Apa bedanya dengan lagu, “Too Much Love Will Kill You,”? :p

Beda donk! Namanya juga asal bikin judul :p

Well, ini hanya menyindir diri sendiri dan orang lain yang memiliki penyakit yang sama 😀

Kalo kata Patrick David Yanello, aku dan orang-orang perfeksionis lain tergolong manusia yang memiliki sifat “Tanda Titik” yang mendetail dan kadang-kadang suka rewel kalo hasilnya tidak sempurna 🙂

Terkadang ini menyulitkanku, dimana secara tidak sadar aku terlalu mengkritik orang lain tanpa perasaan, karena prinsipku, “Lebih baik terang-terangan daripada ngrasani di belakang,” tapi ya gitu.. Untuk beberapa orang yang akrab denganku dan memahami sifatku, fine-fine aja kalo aku ngomong blak-blakan.
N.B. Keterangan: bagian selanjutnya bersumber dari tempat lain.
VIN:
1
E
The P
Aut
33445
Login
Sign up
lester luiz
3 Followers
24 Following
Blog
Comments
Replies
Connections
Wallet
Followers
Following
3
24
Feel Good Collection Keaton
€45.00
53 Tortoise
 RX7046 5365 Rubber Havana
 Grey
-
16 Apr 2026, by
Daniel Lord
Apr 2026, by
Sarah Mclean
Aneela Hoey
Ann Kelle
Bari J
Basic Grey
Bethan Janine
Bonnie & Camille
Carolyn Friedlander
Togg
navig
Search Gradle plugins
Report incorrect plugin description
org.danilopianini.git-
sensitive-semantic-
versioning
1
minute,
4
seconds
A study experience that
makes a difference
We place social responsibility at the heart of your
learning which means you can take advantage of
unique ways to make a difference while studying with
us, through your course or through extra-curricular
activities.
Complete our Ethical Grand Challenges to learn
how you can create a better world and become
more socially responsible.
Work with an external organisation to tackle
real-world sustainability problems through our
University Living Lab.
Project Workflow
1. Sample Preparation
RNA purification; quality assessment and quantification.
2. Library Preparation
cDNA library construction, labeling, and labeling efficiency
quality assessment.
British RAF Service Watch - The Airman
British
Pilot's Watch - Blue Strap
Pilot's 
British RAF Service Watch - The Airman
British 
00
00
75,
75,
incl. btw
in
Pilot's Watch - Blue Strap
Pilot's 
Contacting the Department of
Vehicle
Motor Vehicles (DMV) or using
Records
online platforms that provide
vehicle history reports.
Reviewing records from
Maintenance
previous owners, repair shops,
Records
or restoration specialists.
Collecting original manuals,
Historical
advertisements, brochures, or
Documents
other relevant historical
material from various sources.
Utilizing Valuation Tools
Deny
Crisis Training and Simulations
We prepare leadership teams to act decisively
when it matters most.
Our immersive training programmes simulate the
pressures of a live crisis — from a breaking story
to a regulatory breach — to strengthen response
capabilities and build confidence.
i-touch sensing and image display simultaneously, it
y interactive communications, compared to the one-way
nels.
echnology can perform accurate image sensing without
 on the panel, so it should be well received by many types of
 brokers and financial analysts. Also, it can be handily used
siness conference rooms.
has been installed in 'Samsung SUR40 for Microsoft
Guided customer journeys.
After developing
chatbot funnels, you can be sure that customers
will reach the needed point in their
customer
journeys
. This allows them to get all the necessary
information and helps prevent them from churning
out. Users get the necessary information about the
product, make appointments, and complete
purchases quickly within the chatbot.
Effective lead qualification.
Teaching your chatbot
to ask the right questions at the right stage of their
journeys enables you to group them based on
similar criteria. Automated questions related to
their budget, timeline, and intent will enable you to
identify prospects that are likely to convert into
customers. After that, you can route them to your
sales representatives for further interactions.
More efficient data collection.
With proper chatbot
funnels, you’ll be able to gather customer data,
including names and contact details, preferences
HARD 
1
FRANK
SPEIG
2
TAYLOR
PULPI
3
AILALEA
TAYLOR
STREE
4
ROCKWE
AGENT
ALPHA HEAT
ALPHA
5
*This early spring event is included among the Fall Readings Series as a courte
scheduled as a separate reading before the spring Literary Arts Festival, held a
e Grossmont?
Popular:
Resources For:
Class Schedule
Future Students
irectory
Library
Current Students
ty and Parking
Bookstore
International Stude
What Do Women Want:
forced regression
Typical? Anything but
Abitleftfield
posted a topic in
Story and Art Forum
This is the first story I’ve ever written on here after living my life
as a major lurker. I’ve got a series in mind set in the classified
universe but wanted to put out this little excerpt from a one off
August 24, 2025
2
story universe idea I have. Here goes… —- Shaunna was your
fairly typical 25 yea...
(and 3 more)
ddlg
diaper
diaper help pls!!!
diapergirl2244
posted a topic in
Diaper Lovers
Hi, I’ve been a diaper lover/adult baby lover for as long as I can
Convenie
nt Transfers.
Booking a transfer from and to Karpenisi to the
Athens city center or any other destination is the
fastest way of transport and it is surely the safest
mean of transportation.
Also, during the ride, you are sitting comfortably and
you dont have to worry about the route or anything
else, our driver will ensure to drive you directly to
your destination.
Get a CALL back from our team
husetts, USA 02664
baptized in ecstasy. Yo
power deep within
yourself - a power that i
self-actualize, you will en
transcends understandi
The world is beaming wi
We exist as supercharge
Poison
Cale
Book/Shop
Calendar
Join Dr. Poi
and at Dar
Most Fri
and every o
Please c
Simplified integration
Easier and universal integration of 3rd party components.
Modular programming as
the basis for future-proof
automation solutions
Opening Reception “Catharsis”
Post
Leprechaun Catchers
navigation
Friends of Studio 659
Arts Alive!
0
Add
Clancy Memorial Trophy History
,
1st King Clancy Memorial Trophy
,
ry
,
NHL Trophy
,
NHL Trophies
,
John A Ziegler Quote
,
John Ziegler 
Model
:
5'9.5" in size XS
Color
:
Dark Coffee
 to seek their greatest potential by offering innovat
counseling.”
Tapi untuk beberapa orang yang sensitif n ga terlalu ngerti aku, kesannya aku malah bikin mereka down n mereka liatnya aku judes gitu. Hiks.

Tapi sekarang aku belajar (dan masih belajar) dalam menghadapi orang lain yang tentu saja seringkali memiliki kepribadian yang berbeda denganku. Wong dengan orang yang sama-sama “tanda titik” aja sering eyel-eyelan :p

Jadi, tanda yang manakah Anda? 🙂

NB : Silahkan klik di sini untuk mengetahui “tanda” Anda. Anyway, kenapa bahasaku jadi formal gini ya? Hehehe.